Tealight, that is great work !
Albedo effect on sea ice melt is my favorite topic, and I've done some work on that in the past :
http://neven1.typepad.com/blog/2013/07/problematic-predictions-2.htmlWhat I found there is that, yes, sea ice "area" plays an important role in albedo effect and ice melt, but other factors are also involved :
1) The influence of "land snow cover" is crucial. Not only does "snow cover" serve as a sort of "thermometer" of the Arctic (if it is warmer, there is less snow) but equally important is it's albedo effect, which works as a "feedback". For example : In June, with insolation averaging at 280 W/m^2, just a 1 M km^2 of snow cover anomaly generates a whopping 2,800 TW heat source very close to the ice.

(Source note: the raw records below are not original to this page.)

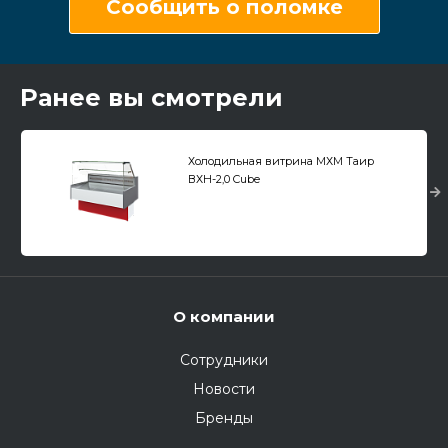
Сообщить о поломке
Ранее вы смотрели
Холодильная витрина МХМ Таир
ВХН-2,0 Cube
О компании
Сотрудники
Новости
Бренды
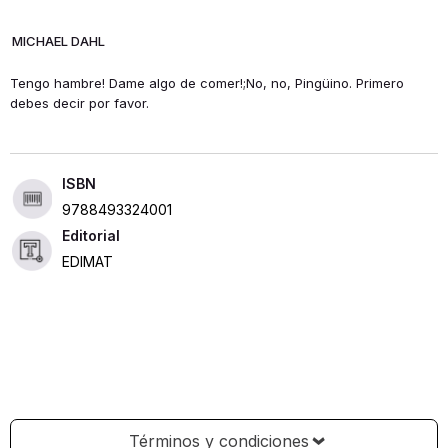
MICHAEL DAHL
Tengo hambre! Dame algo de comer!;No, no, Pingüino. Primero
debes decir por favor.
ISBN
9788493324001
Editorial
EDIMAT
Términos y condiciones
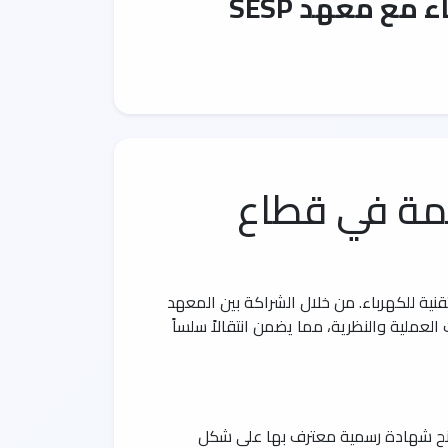
ع معهد SESP
ئمة في قطاع
نية للكهرباء. من خلال الشراكة بين المعهد
لعملية والنظرية، مما يضمن انتقالاً سلساً
 يستمر لمدة 12 شهراً كاملة. يشمل البرنامج منح شهادة رسمية معترف بها على شكل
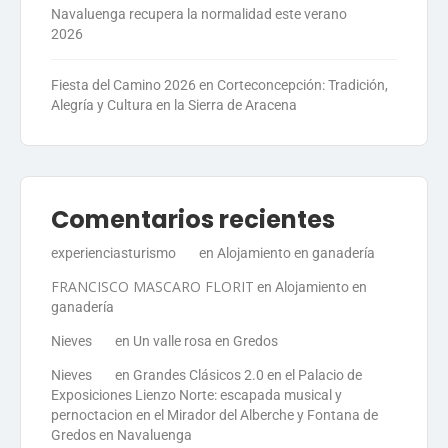
Navaluenga recupera la normalidad este verano
2026
Fiesta del Camino 2026 en Corteconcepción: Tradición,
Alegría y Cultura en la Sierra de Aracena
Comentarios recientes
experienciasturismo
en
Alojamiento en ganadería
FRANCISCO MASCARO FLORIT
en
Alojamiento en
ganadería
Nieves
en
Un valle rosa en Gredos
Nieves
en
Grandes Clásicos 2.0 en el Palacio de
Exposiciones Lienzo Norte: escapada musical y
pernoctacion en el Mirador del Alberche y Fontana de
Gredos en Navaluenga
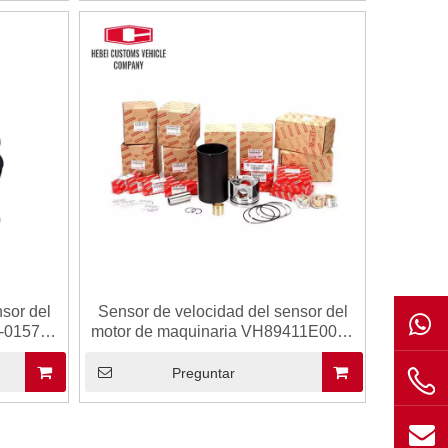
sor del
Sensor de velocidad del sensor del
1-01570
motor de maquinaria VH89411E0050
570A
029600-0570 Automotive Connector
 J05E
para J05E J08E
Preguntar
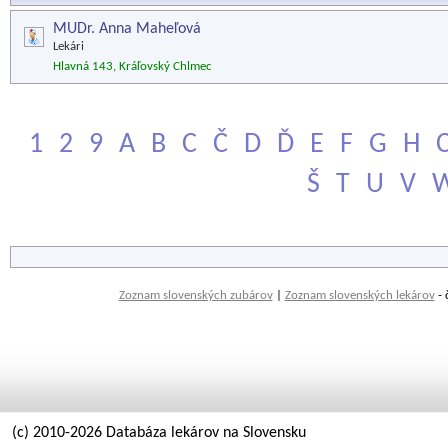
MUDr. Anna Maheľová
Lekári
Hlavná 143, Kráľovský Chlmec
1
2
9
A
B
C
Č
D
Ď
E
F
G
H
Š
T
U
V
Zoznam slovenských zubárov
|
Zoznam slovenských lekárov
- 
(c) 2010-2026 Databáza lekárov na Slovensku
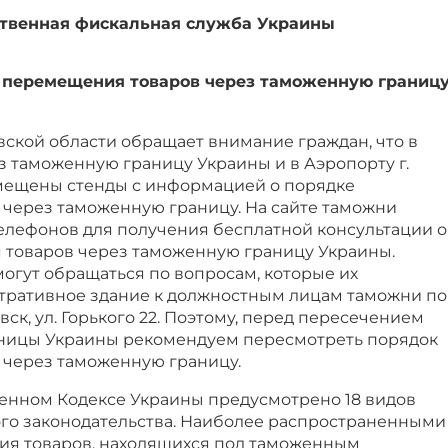
ственная фискальная служба Украины
 перемещения товаров через таможенную границ
вской области обращает внимание граждан, что в
з таможенную границу Украины и в Аэропорту г.
мещены стенды с информацией о порядке
через таможенную границу. На сайте таможни
лефонов для получения бесплатной консультации о
товаров через таможенную границу Украины.
могут обращаться по вопросам, которые их
тративное здание к должностным лицам таможни по
вск, ул. Горького 22. Поэтому, перед пересечением
ницы Украины рекомендуем пересмотреть порядок
через таможенную границу.
нном Кодексе Украины предусмотрено 18 видов
о законодательства. Наиболее распространенными
ия товаров, находящихся под таможенным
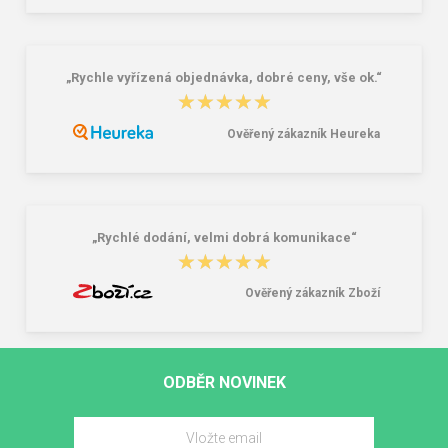
„Rychle vyřízená objednávka, dobré ceny, vše ok.“
★★★★★
★★★★★
Ověřený zákazník Heureka
„Rychlé dodání, velmi dobrá komunikace“
★★★★★
★★★★★
Ověřený zákazník Zboží
ODBĚR NOVINEK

2) The influence of dark ocean right next to the ice is important : For polynia and melting ponds, the sun's energy goes right into the ice, almost certainly directly causing ice melt.
I fingured that Extent - Area is a reasonable variable to consider as this "open water right next to the ice", which has a stronger, more direct influence to sea ice melt than "area" or "land snow cover" itself.
So, I figured that there are different parameters to these variables (snow cover and "extent-area" and "area") which combined produce a formula that is indicative of how these albedo-varying variables affect sea ice melt.
Result is that (using linear regression) these 'albedo' variables combined serve as a pretty good "predictor" of final sea ice extent in September :
What I have not done yet, and which is where you are ahead of me, is to produce a "day-to-day" model of how these variables ultimately affect sea ice melt.
Maybe we can combine forces and produce a prediction model that works on day-to-day basis ?
Caveat : There does not seem to be any day-to-day "land snow" data available.
Only monthly data from Rutgers Snow Lab.